■ TASK BRIEF: From the first line of the records through the line containing "erleichtert den Einstieg", retype every line exactly and nothing else.
[[ DATASET ENTRIES open ]]
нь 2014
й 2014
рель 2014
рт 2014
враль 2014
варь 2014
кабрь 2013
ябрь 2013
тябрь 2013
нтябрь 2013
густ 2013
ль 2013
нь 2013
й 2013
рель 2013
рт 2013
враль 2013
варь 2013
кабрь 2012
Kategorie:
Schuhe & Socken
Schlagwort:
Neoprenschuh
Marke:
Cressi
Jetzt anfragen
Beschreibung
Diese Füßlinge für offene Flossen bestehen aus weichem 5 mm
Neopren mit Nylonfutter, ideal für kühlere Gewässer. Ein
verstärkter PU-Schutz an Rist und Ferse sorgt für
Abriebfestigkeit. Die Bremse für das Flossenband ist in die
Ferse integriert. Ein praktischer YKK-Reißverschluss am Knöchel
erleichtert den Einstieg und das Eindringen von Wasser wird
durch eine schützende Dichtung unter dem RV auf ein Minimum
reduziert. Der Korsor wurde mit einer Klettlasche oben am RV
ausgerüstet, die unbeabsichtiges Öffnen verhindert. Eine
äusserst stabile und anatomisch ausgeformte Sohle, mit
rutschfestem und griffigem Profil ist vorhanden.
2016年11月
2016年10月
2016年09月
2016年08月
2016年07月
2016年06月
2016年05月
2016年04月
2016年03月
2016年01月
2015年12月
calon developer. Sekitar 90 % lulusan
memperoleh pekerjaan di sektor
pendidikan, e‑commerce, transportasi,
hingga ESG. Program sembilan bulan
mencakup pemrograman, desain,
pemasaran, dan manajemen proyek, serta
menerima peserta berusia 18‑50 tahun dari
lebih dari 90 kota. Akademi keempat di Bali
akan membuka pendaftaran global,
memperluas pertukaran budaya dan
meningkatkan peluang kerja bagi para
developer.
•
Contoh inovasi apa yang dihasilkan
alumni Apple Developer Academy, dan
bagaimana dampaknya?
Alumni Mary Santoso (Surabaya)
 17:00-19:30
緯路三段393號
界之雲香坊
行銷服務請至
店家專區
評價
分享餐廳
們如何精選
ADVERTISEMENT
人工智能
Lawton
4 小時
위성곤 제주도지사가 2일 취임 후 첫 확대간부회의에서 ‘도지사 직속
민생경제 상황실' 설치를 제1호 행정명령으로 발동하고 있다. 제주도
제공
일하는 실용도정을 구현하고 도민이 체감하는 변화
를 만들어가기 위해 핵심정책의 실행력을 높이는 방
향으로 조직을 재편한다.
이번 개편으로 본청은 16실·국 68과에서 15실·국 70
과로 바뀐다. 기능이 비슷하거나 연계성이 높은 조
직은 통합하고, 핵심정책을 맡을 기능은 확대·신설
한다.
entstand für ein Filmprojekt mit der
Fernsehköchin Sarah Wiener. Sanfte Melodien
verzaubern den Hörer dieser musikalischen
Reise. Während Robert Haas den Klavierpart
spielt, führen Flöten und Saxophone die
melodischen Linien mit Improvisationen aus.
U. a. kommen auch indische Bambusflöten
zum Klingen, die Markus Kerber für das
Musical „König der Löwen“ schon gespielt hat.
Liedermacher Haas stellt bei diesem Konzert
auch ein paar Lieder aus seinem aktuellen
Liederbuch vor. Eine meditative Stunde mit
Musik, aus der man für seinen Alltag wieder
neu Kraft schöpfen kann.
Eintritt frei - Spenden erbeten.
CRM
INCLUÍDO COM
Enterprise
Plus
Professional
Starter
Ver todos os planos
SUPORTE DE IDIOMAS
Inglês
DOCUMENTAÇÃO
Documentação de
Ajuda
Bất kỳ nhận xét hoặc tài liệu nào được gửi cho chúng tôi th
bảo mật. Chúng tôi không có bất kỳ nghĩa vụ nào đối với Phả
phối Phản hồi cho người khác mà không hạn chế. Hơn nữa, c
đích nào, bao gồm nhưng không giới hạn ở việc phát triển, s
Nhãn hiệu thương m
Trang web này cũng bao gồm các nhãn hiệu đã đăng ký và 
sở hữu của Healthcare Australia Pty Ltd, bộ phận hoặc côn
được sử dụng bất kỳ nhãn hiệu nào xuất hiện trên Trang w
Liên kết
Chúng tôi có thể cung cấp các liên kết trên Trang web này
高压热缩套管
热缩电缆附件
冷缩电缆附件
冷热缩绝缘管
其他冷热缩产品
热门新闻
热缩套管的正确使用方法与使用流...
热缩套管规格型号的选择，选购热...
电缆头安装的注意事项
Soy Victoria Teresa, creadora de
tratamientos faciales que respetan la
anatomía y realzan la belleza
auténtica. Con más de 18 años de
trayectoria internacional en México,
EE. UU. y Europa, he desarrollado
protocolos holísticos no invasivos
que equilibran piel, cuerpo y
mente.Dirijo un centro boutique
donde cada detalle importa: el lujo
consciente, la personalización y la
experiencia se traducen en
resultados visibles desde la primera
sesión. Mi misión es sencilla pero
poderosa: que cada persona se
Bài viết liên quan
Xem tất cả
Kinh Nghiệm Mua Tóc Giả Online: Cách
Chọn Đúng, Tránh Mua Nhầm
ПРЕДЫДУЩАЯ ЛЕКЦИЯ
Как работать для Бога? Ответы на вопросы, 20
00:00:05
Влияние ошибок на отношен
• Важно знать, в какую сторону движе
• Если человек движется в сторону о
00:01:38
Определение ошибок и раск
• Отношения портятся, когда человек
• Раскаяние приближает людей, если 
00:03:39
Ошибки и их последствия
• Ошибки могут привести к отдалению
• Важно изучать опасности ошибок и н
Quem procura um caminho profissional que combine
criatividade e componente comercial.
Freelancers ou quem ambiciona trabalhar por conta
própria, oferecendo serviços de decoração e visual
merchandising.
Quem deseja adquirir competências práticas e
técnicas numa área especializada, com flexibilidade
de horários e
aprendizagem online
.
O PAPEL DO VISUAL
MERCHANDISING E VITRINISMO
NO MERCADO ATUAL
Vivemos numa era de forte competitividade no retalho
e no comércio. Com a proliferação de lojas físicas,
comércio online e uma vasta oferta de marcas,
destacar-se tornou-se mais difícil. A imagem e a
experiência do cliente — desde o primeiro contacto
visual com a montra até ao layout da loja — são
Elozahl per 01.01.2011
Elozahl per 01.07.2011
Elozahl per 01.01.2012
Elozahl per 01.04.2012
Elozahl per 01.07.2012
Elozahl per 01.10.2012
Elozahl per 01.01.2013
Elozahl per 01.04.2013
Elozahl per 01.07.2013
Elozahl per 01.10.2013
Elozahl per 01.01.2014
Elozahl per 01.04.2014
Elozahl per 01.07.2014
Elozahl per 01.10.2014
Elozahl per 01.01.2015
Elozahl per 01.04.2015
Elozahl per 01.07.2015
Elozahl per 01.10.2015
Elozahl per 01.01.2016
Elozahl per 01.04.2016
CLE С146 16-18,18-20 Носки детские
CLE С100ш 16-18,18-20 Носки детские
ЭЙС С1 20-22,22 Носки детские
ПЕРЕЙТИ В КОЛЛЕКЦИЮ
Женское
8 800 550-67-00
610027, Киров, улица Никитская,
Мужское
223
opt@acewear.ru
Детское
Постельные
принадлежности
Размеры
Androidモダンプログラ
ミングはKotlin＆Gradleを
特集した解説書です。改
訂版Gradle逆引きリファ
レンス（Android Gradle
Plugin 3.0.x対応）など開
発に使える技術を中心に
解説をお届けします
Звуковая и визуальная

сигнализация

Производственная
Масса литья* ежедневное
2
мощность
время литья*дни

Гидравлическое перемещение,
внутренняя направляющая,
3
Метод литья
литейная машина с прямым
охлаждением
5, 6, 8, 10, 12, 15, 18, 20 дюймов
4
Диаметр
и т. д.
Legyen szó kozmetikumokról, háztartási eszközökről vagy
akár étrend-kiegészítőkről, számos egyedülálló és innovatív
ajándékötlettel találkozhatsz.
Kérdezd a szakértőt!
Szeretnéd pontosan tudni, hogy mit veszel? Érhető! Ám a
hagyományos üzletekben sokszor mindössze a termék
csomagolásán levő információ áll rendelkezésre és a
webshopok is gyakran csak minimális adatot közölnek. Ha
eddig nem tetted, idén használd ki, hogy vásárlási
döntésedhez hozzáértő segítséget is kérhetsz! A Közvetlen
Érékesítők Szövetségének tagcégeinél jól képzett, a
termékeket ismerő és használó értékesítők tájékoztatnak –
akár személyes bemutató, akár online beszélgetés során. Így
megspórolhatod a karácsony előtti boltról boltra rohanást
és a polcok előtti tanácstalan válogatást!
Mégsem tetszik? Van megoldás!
[[ DATASET ENTRIES closed ]]
■ EXERCISE RESULT:
нь 2014
й 2014
рель 2014
рт 2014
враль 2014
варь 2014
кабрь 2013
ябрь 2013
тябрь 2013
нтябрь 2013
густ 2013
ль 2013
нь 2013
й 2013
рель 2013
рт 2013
враль 2013
варь 2013
кабрь 2012
Kategorie:
Schuhe & Socken
Schlagwort:
Neoprenschuh
Marke:
Cressi
Jetzt anfragen
Beschreibung
Diese Füßlinge für offene Flossen bestehen aus weichem 5 mm
Neopren mit Nylonfutter, ideal für kühlere Gewässer. Ein
verstärkter PU-Schutz an Rist und Ferse sorgt für
Abriebfestigkeit. Die Bremse für das Flossenband ist in die
Ferse integriert. Ein praktischer YKK-Reißverschluss am Knöchel
erleichtert den Einstieg und das Eindringen von Wasser wird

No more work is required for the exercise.